Minutes of all Executive Committee meetings shall be distributed
to the Board of Directors.
2. Development
The Committee is responsible for securing external funds, writing
grants, and reviewing proposals submitted by members of the Corporation
and external agencies.
3. Technical
The Committee shall serve as the technical advisory committee for the
Board of Directors, recommending technical decisions to the Board. The
Chair of the Technical Committee shall be the Executive Director of the
Corporation.
4. Audit
The Committee shall review the services and fees of the Corporation, and
any independent auditors, financial statements, accounting practices and
adequacy of auditing and internal controls of the Corporation. The Chair
of the Audit Committee shall be the treasurer of the Corporation.
Section 6.4. Procedures, Meetings, and Quorum.
All Committees shall keep a record of their acts and proceedings and
these shall be posted to the Waynet, Inc. web site. Meetings shall be
held at the discretion of the Chair of the Committee; notice shall not
be necessary for each meeting. Any member of a Committee may request a
special meeting, and written notice of such special meeting shall be
distributed to each member of the Committee. The member of the Committee
shall act only as a Committee, and the individual member have no power
as such.
Article VII Contracts, Checks, Deposits, and Funds
Section 7.1. Contracts.
The Board of Directors may authorize any officer or officers, agent or
agents of the Corporation, in addition to the officers so authorized by
these By-Laws to enter into any contract or execute and deliver any
instrument in the name of and on behalf of the Corporation, and such
authority may be general or confined to specific instances.
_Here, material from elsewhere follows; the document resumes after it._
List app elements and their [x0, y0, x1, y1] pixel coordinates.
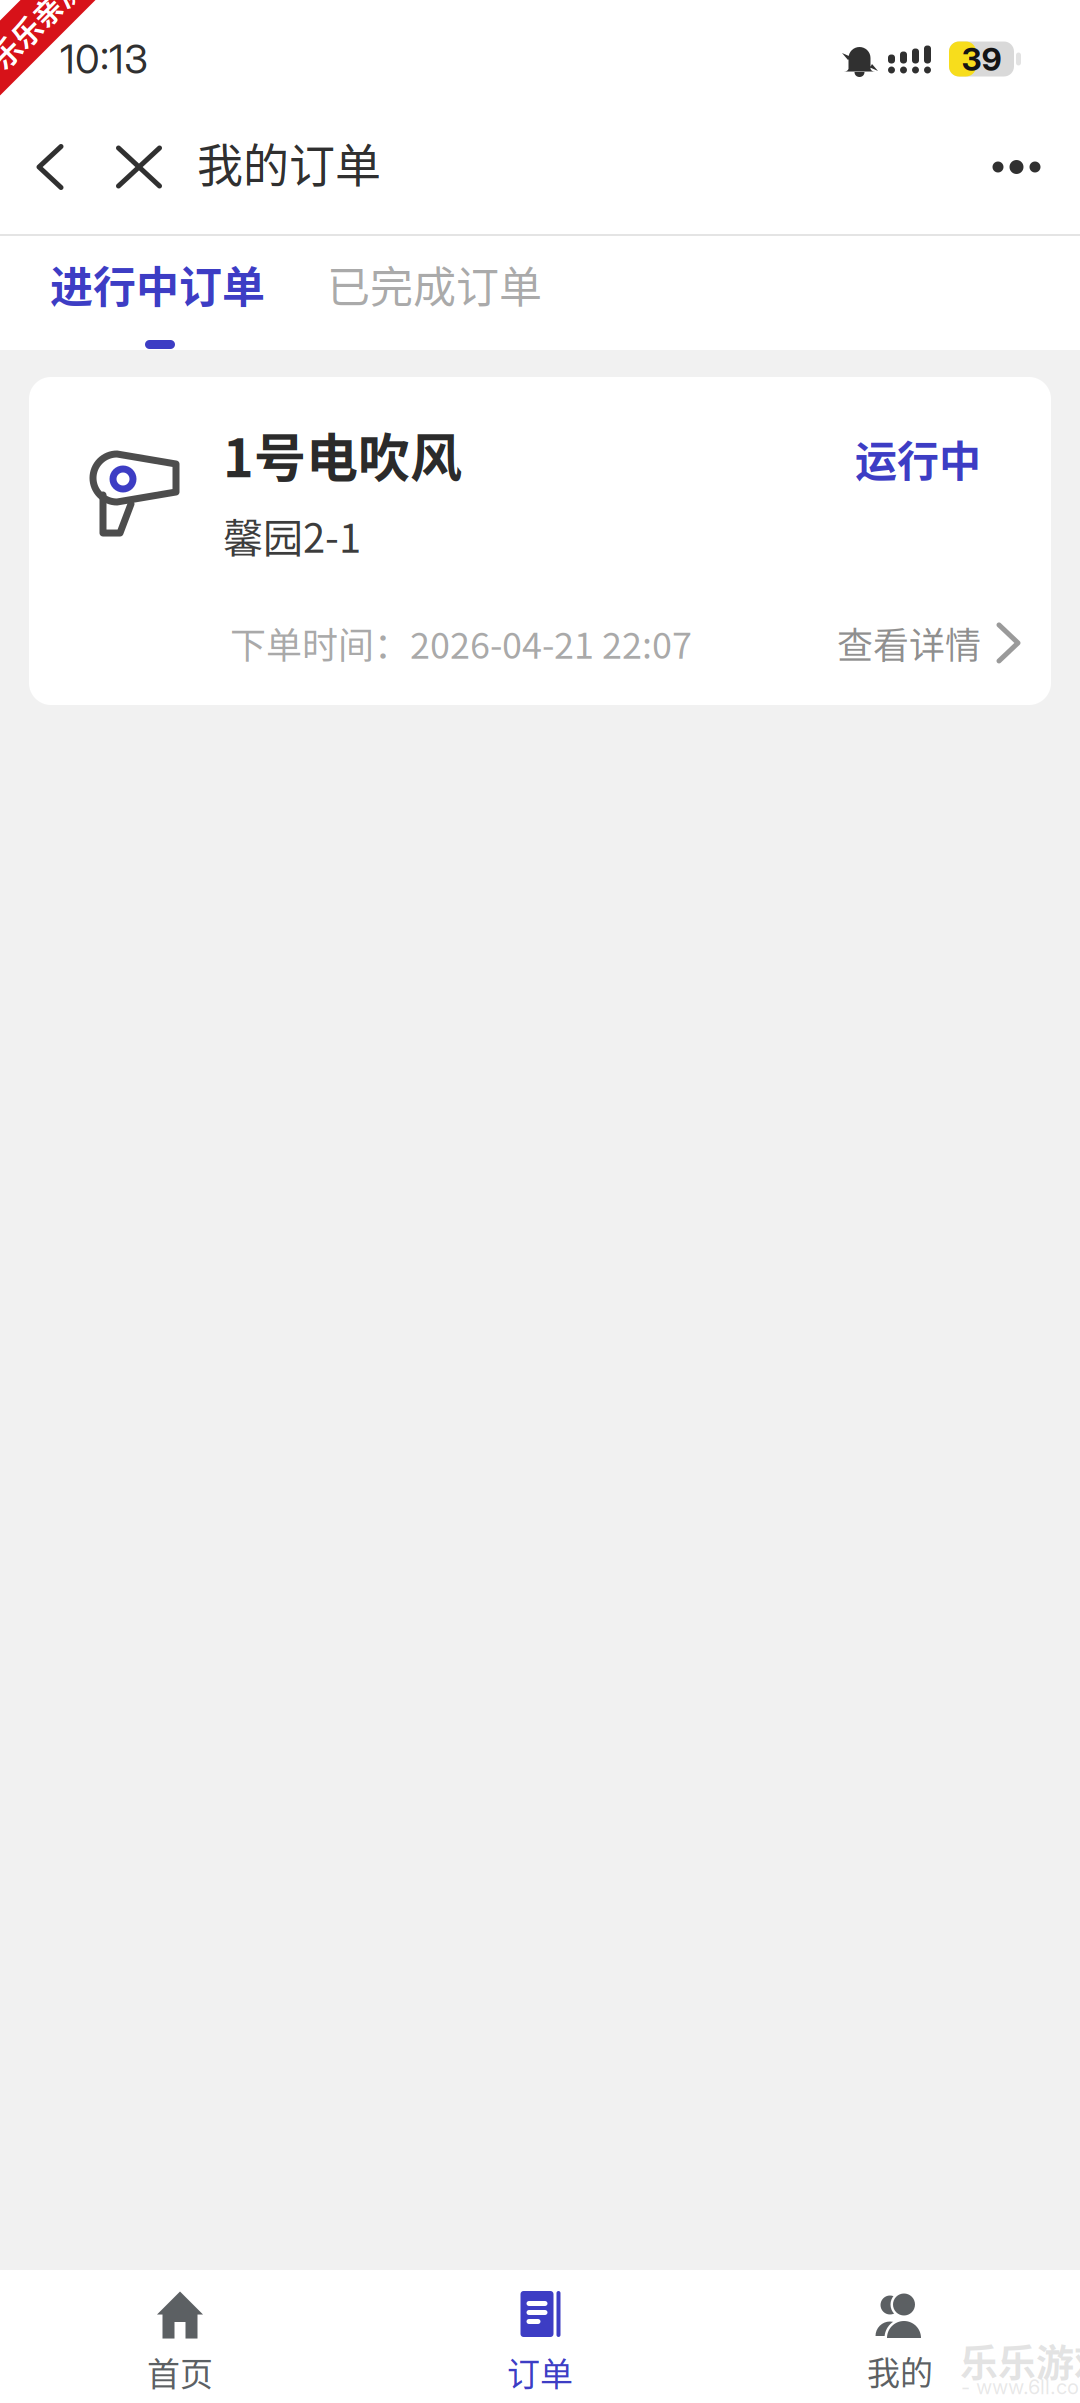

Section 7.2. Checks, Drafts, etc.
All checks, drafts, or orders for payment of money, notes or other
evidences of indebtedness issued in the name of the Corporation, shall
be signed by such officer or officers, agent or agents of the
Corporation and in such manner as shall from time to time be determined
by resolution of the Board of Directors. Such instruments shall be
signed by the treasurer, and countersigned by the president or
vice-president of the Corporation. Alternately, the board may designate
a fiscal agent to perform these duties.
Section 7.3. Deposits.
All funds of the Corporation shall be deposited from time to time to the
credit of the Corporation in such banks, trust companies, or other
depositories as the Board of Directors may select.
Section 7.4. Gifts.
The Board of Directors may accept on behalf of the Corporation any
contribution, gift, bequest or device for the general purpose or for any
special purpose of the Corporation.
Article VIII Books and Records
Section 8.1. Books and Records.
The Corporation shall keep correct and complete books and records of
account and shall also keep minutes of the proceedings of members, Board
of Directors, and committees having any of the authority of the Board of
Directors, and shall keep at the principal office a record giving the
names and addresses of the members entitled to vote. All books and
records of the Corporation may be inspected by any members, or his agent
or attorney for any proper purpose at any reasonable time.
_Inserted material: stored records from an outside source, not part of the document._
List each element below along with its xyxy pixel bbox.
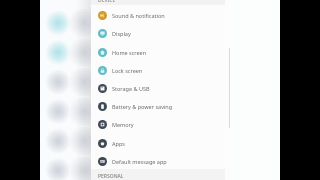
button[interactable]: Storage & USB xyxy=(91,79,231,97)
staticText: DEVICE xyxy=(98,0,116,4)
staticText: Lock screen xyxy=(112,67,143,74)
button[interactable]: Display xyxy=(91,24,231,42)
staticText: PERSONAL xyxy=(98,173,124,180)
button[interactable]: Battery & power saving xyxy=(91,97,231,115)
button[interactable]: Default message app xyxy=(91,152,231,170)
staticText: Display xyxy=(112,30,131,37)
button[interactable]: Memory xyxy=(91,115,231,133)
button[interactable]: Apps xyxy=(91,134,231,152)
button[interactable]: Lock screen xyxy=(91,61,231,79)
button[interactable]: Home screen xyxy=(91,43,231,61)
staticText: Home screen xyxy=(112,49,147,56)
staticText: Apps xyxy=(112,140,125,147)
staticText: Sound & notification xyxy=(112,12,165,19)
staticText: Battery & power saving xyxy=(112,103,173,110)
staticText: Memory xyxy=(112,121,134,128)
staticText: Default message app xyxy=(112,158,167,165)
button[interactable]: Sound & notification xyxy=(91,6,231,24)
staticText: Storage & USB xyxy=(112,85,150,92)
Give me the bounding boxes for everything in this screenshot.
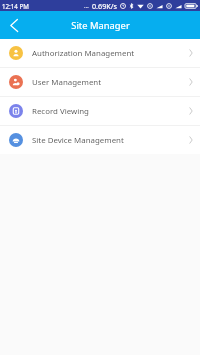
button[interactable]: Authorization Management <box>0 39 200 67</box>
staticText: 12:14 PM <box>2 2 29 10</box>
staticText: … <box>84 2 89 10</box>
staticText: User Management <box>32 77 102 88</box>
button[interactable]: Back <box>0 11 28 39</box>
staticText: Authorization Management <box>32 48 135 59</box>
staticText: Record Viewing <box>32 106 89 117</box>
button[interactable]: Site Device Management <box>0 126 200 154</box>
staticText: 0.69K/s <box>92 1 117 11</box>
staticText: Site Device Management <box>32 135 124 146</box>
button[interactable]: User Management <box>0 68 200 96</box>
staticText: Site Manager <box>71 19 130 32</box>
button[interactable]: Record Viewing <box>0 97 200 125</box>
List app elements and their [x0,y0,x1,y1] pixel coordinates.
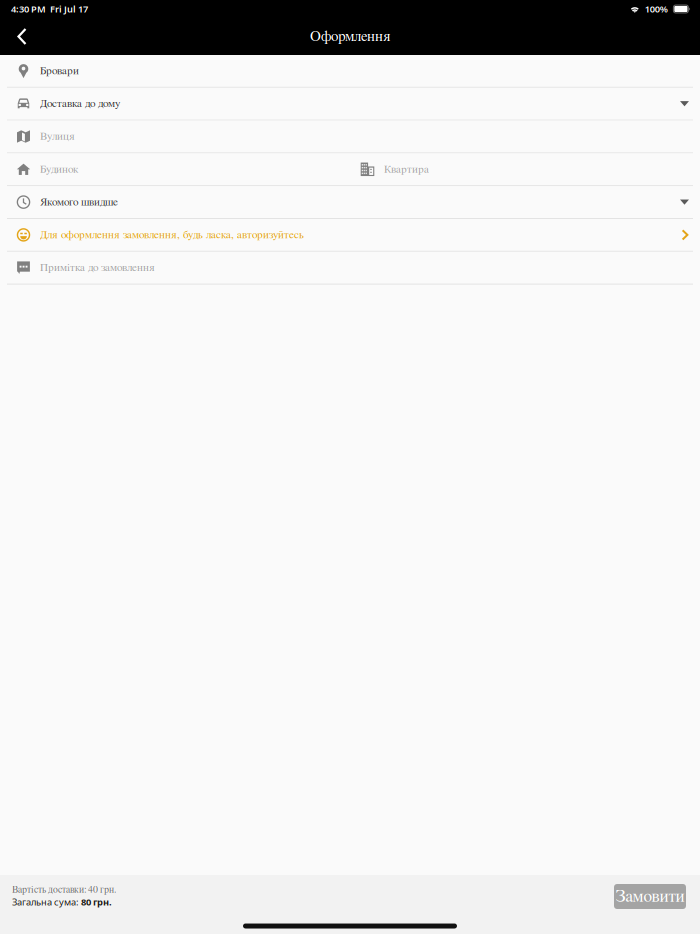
staticText: Для оформлення замовлення, будь ласка, а… [40,229,304,240]
button[interactable]: Замовити [614,884,686,909]
staticText: Якомого швидше [40,196,118,208]
staticText: Оформлення [310,29,390,44]
button[interactable]: Примітка до замовлення [0,252,700,284]
staticText: Бровари [40,65,79,76]
staticText: Примітка до замовлення [40,262,155,273]
button[interactable]: Вулиця [0,121,700,152]
staticText: Замовити [616,888,684,905]
staticText: Квартира [384,164,429,175]
staticText: Загальна сума: 80 грн. [12,896,112,908]
staticText: Fri Jul 17 [50,3,88,15]
staticText: Будинок [40,164,79,175]
button[interactable]: Для оформлення замовлення, будь ласка, а… [0,219,700,251]
button[interactable]: Бровари [0,55,700,87]
staticText: 4:30 PM [11,3,46,15]
button[interactable]: Back [0,18,44,55]
staticText: Доставка до дому [40,98,120,109]
button[interactable]: Квартира [344,153,700,185]
button[interactable]: Доставка до дому [0,88,700,120]
staticText: 100% [645,3,668,15]
staticText: Вулиця [40,131,75,142]
button[interactable]: Якомого швидше [0,186,700,218]
button[interactable]: Будинок [0,153,344,185]
staticText: Вартість доставки: 40 грн. [12,885,116,895]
Section 8.2. Official Records.
All official documents of the Corporation including, but not limited to,
minutes, financial statements, notices of meetings, will be posted to
the Waynet, Inc., web site.
Article IX Fiscal Year
Section 9.1. Fiscal Year.
The fiscal year of the Corporation shall be the calendar year.
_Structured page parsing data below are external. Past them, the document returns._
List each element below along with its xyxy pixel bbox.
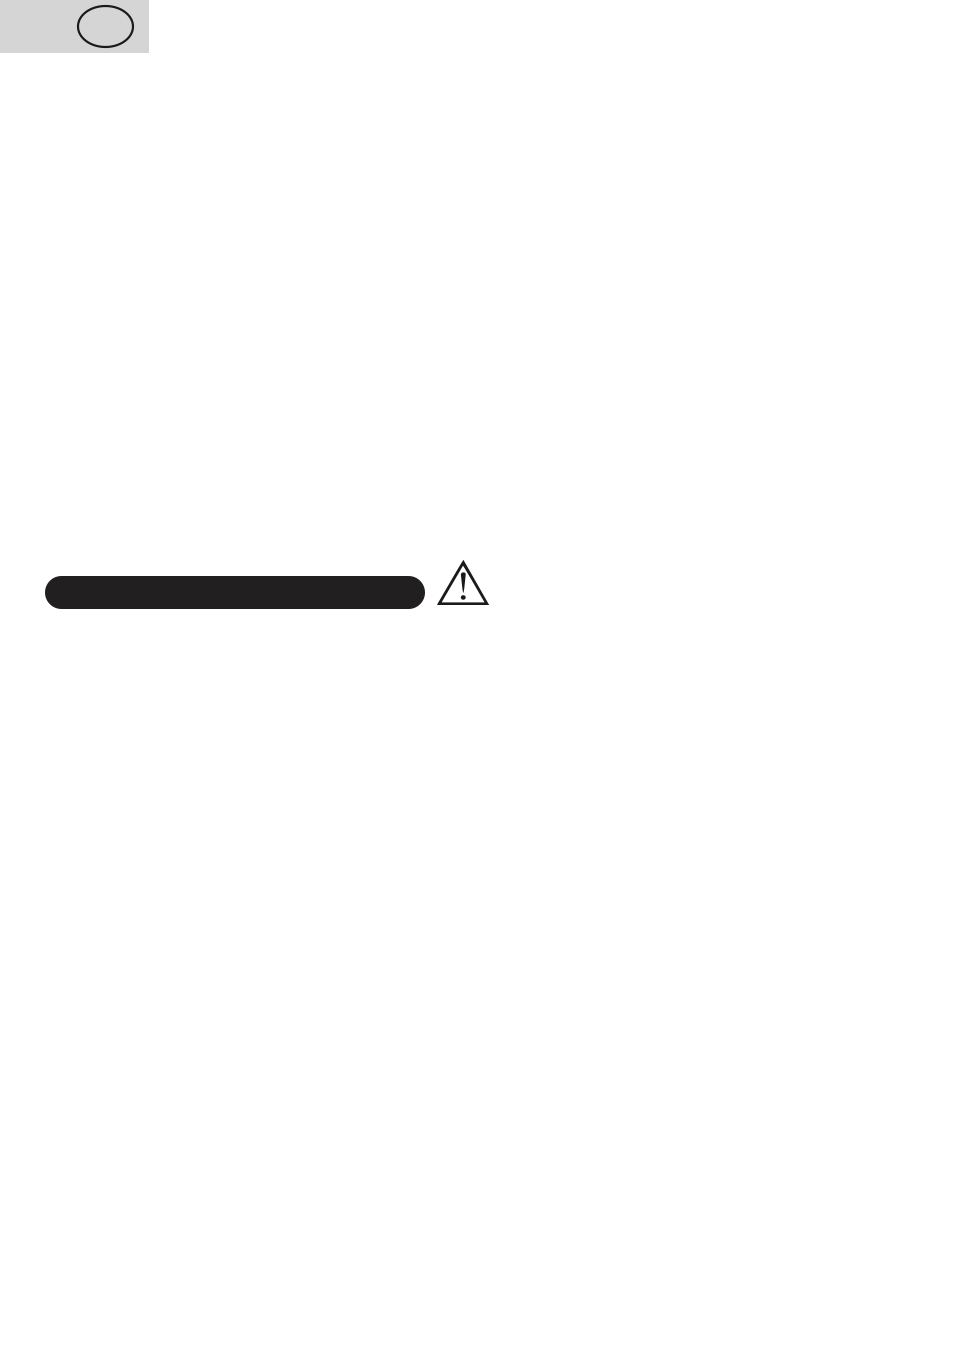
button[interactable]: Continue <box>45 576 425 609</box>
button[interactable]: Account <box>0 0 149 53</box>
button[interactable]: Warning <box>437 560 489 605</box>
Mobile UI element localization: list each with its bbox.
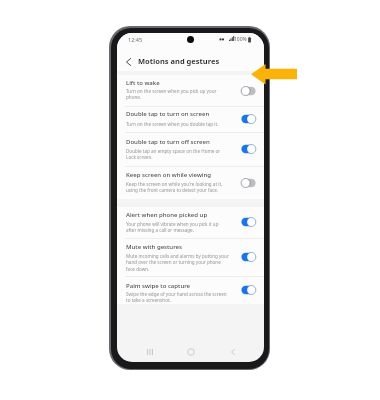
staticText: Motions and gestures — [138, 56, 220, 66]
staticText: 100% — [234, 36, 247, 43]
button[interactable]: Switch off — [241, 178, 256, 188]
staticText: Mute with gestures — [126, 243, 183, 251]
staticText: Lock screen. — [126, 154, 153, 160]
button[interactable] — [117, 276, 264, 304]
button[interactable] — [117, 107, 264, 132]
staticText: Lift to wake — [126, 79, 160, 87]
button[interactable] — [117, 75, 264, 106]
button[interactable]: Switch off — [241, 86, 256, 96]
staticText: using the front camera to detect your fa… — [126, 187, 219, 193]
button[interactable] — [117, 167, 264, 200]
staticText: Keep screen on while viewing — [126, 171, 211, 179]
button[interactable] — [117, 238, 264, 275]
staticText: Swipe the edge of your hand across the s… — [126, 291, 227, 297]
button[interactable]: Home — [183, 344, 199, 360]
staticText: Turn on the screen when you pick up your — [126, 88, 217, 94]
button[interactable]: Switch on — [241, 285, 256, 295]
staticText: phone. — [126, 94, 142, 100]
button[interactable]: Back — [120, 54, 136, 70]
button[interactable]: Switch on — [241, 114, 256, 124]
staticText: Double tap to turn off screen — [126, 138, 210, 146]
button[interactable] — [117, 133, 264, 166]
staticText: Keep the screen on while you're looking … — [126, 181, 223, 187]
button[interactable]: Switch on — [241, 252, 256, 262]
staticText: 12:45 — [128, 36, 143, 43]
staticText: Turn on the screen when you double tap i… — [126, 121, 219, 127]
button[interactable]: Switch on — [241, 217, 256, 227]
staticText: to take a screenshot. — [126, 297, 171, 303]
staticText: Mute incoming calls and alarms by puttin… — [126, 253, 229, 259]
staticText: Palm swipe to capture — [126, 282, 191, 290]
staticText: Your phone will vibrate when you pick it… — [126, 221, 219, 227]
staticText: hand over the screen or turning your pho… — [126, 259, 221, 265]
staticText: Double tap to turn on screen — [126, 110, 210, 118]
button[interactable]: Back — [225, 344, 241, 360]
staticText: face down. — [126, 266, 150, 272]
staticText: Double tap an empty space on the Home or — [126, 148, 221, 154]
button[interactable] — [117, 207, 264, 237]
staticText: after missing a call or message. — [126, 227, 194, 233]
button[interactable]: Switch on — [241, 144, 256, 154]
button[interactable]: Recent apps — [142, 344, 158, 360]
staticText: Alert when phone picked up — [126, 211, 208, 219]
Article X Corporate Indemnification
Section 10.1. Indemnification.
To the extent not inconsistent with the law of the State of Indiana,
every person (and the heirs and personal representatives of such person)
who is or was a director or officer of the Corporation shall be
indemnified by the Corporation as provided in the Act.
Article XI Amendments to By-Laws
Section 11.1. Amendments.
These By-Laws may be amended by the affirmative vote of two-thirds of
the Board of Directors, provided that the text of the proposed
amendments shall have been sent to all Directors with the call of the
meeting at least ten (10) days in advance of such meeting.